William Brogdon of Variety called the film a "reasonable amount of lightly-paced fun". Harrison's Reports wrote: "Although it is on the whole a fairly amusing comedy-drama, the story is not strong enough for the stars. A few of the routines in which Miss Taylor teaches tots how to dance slow up the pace, but in the main the action keeps the spectator interested. The comedy is light, except in the slapstick situations where Larry Parks stumbles and falls — these should cause roars of laughter."

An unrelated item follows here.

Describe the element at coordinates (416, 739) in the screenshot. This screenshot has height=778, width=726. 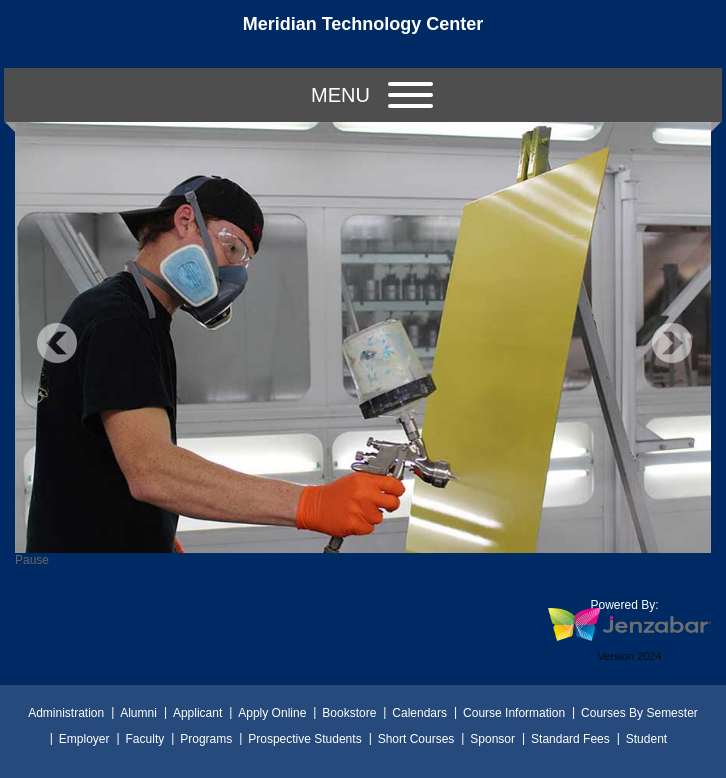
I see `Short Courses` at that location.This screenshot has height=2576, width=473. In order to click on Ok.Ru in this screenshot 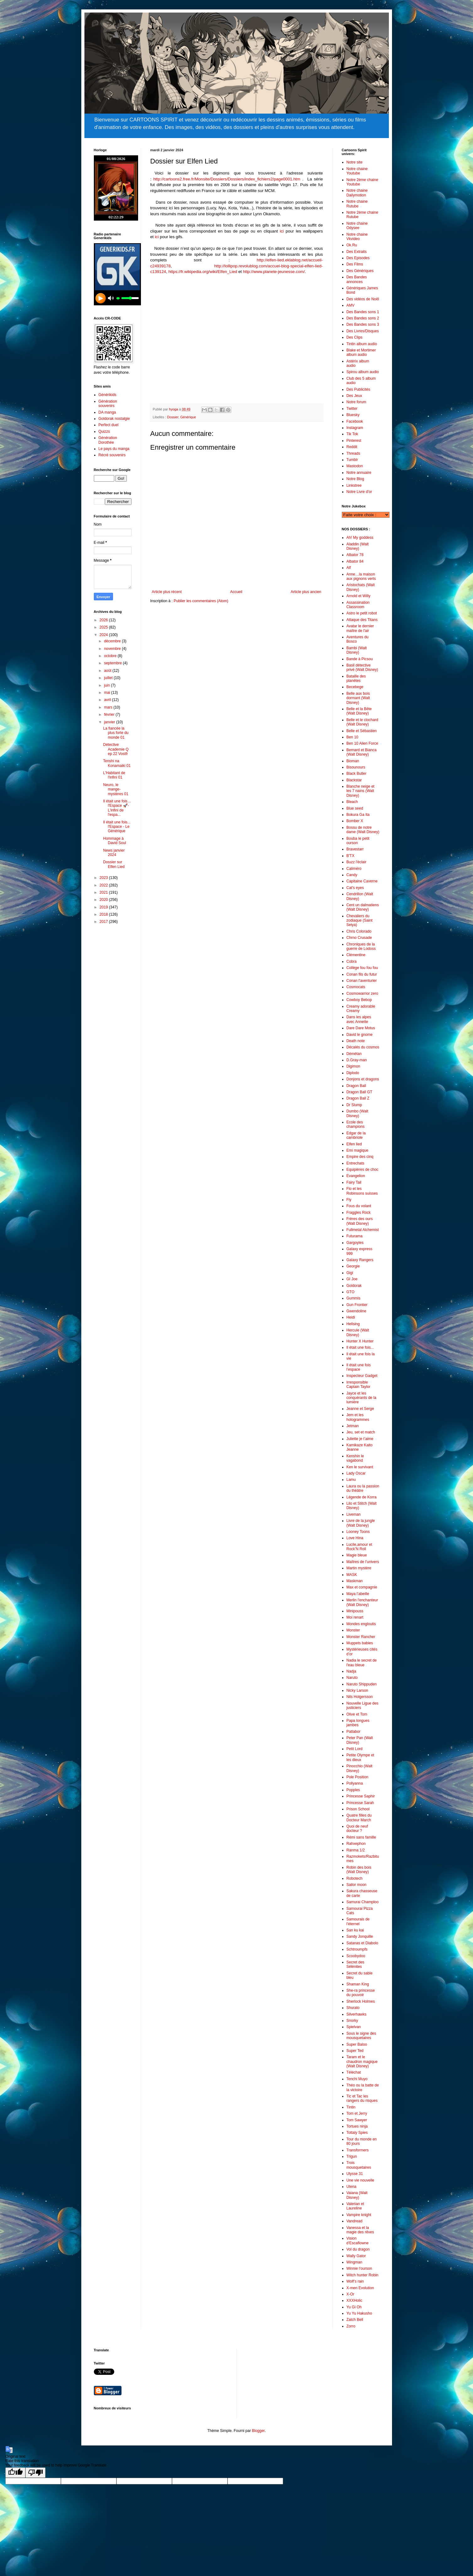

Time magazine wrote: "Elizabeth Taylor, ineptly striving for comic form, reveals a photogenic figure, but Parks falls flat on his farce. Completed early in 1951, Love Is Better Than Ever was temporarily shelved for political reasons, after Parks appeared last March before the Un-American Activities Committee and admitted that he was once a Communist Party member. The whole movie might well have been shelved permanently for artistic reasons."